Problem to solve:
Lines from the material below that hold the string "深圳特安" are what is needed; copy each of them.

Excerpted records:
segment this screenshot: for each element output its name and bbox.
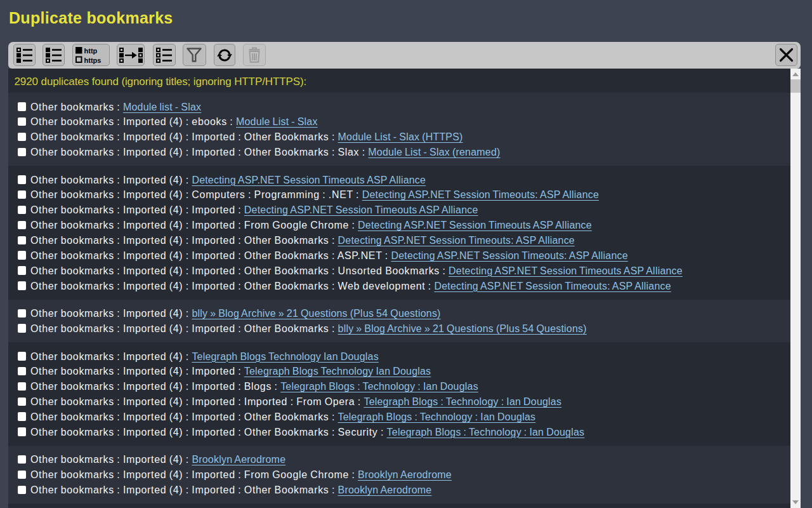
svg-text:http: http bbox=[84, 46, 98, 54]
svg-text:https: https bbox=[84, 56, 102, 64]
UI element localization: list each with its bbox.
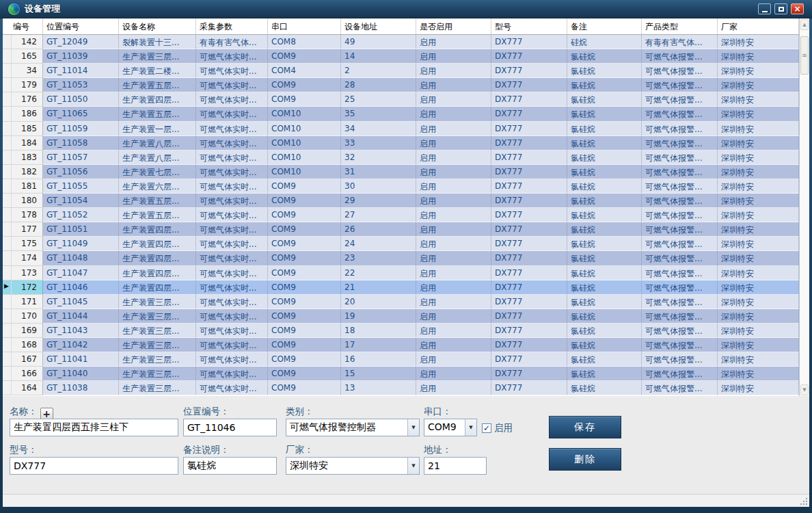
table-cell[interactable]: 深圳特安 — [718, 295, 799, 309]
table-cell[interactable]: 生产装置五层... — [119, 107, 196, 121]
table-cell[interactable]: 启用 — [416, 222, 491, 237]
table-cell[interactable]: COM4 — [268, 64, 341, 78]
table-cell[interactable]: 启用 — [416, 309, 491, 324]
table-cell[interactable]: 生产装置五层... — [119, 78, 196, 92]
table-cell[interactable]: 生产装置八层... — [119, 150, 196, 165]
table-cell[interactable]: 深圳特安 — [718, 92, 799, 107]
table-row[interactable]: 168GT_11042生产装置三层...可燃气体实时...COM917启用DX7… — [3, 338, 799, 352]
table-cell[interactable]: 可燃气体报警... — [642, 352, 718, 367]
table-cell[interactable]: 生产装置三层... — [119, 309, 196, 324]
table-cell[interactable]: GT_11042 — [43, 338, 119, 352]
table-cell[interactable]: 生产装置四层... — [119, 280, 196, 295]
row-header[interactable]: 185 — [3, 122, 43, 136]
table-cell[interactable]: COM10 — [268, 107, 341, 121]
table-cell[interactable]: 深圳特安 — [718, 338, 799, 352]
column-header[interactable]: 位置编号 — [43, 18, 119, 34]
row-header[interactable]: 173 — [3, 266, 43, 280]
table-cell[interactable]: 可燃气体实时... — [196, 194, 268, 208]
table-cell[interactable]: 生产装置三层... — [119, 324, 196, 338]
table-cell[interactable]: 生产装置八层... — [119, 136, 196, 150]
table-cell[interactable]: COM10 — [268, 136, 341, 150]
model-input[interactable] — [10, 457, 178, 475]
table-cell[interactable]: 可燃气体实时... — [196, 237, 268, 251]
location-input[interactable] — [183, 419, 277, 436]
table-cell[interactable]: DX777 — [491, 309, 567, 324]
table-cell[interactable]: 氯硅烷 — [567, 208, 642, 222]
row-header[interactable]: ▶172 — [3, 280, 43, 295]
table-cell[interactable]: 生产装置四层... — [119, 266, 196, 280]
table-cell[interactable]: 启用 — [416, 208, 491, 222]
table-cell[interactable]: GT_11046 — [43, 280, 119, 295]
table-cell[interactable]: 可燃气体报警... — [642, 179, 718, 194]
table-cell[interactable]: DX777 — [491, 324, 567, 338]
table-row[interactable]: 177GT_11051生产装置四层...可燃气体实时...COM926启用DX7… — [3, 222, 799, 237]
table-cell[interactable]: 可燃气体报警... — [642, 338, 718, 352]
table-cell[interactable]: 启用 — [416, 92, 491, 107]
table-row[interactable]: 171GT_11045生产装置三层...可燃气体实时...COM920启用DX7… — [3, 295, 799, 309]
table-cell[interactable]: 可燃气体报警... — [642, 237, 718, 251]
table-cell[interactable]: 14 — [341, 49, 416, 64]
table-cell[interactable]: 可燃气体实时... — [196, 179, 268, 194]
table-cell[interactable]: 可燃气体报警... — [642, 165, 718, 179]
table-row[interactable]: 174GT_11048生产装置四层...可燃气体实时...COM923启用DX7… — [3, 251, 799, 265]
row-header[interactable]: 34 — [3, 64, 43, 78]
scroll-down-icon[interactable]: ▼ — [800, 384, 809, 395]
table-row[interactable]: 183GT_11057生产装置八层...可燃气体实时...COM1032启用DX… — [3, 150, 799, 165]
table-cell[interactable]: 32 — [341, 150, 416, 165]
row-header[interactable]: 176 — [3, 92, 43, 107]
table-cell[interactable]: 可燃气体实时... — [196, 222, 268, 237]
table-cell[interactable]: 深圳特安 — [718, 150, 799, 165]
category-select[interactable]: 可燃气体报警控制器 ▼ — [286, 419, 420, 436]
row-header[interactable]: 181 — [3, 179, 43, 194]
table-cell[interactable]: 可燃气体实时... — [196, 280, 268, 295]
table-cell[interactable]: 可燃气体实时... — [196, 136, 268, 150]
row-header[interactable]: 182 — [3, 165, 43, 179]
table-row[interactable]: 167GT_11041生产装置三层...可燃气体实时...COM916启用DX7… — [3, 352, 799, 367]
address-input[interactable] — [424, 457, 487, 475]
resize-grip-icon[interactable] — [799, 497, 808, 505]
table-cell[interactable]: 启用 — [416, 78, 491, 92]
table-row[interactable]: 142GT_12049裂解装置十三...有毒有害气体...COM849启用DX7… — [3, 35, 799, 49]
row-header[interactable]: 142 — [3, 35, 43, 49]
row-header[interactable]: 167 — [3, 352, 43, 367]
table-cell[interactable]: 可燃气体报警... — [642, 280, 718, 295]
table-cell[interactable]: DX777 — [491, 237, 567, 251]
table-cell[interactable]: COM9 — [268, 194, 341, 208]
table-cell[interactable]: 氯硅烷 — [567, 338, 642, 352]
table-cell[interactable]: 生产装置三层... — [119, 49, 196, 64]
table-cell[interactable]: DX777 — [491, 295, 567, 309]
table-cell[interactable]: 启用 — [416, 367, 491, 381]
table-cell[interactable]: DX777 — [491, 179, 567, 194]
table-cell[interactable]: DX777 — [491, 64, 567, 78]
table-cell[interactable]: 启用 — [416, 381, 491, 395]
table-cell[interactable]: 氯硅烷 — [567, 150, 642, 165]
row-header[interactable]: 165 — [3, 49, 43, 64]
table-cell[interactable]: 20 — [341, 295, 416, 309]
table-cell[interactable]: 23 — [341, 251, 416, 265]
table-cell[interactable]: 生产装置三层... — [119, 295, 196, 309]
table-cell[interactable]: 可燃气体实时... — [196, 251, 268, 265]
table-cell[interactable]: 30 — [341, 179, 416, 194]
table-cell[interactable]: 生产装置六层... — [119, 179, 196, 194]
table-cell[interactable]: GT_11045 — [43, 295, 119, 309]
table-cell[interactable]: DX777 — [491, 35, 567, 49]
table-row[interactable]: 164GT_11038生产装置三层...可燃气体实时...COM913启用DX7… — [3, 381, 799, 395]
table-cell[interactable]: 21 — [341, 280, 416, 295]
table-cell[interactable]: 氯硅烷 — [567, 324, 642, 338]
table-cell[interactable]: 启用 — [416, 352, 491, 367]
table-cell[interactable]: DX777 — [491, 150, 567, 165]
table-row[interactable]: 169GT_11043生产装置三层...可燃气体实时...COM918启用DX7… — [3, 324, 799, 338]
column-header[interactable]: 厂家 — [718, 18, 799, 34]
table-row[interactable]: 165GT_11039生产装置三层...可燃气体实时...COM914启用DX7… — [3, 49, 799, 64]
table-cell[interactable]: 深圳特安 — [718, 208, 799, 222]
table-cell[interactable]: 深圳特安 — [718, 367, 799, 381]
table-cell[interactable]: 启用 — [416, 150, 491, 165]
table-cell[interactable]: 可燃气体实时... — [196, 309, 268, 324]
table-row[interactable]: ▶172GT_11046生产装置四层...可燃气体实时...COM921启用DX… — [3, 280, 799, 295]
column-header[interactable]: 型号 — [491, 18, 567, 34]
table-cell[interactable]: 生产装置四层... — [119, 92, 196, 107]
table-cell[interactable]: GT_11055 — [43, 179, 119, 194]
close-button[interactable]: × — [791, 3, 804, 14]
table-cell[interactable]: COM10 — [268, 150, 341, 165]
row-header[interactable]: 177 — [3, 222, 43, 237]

Solution to the problem:
table-cell[interactable]: 深圳特安 — [718, 295, 799, 309]
table-cell[interactable]: 深圳特安 — [718, 92, 799, 107]
table-cell[interactable]: 深圳特安 — [718, 338, 799, 352]
table-cell[interactable]: 深圳特安 — [718, 150, 799, 165]
table-cell[interactable]: 深圳特安 — [718, 208, 799, 222]
table-cell[interactable]: 深圳特安 — [718, 367, 799, 381]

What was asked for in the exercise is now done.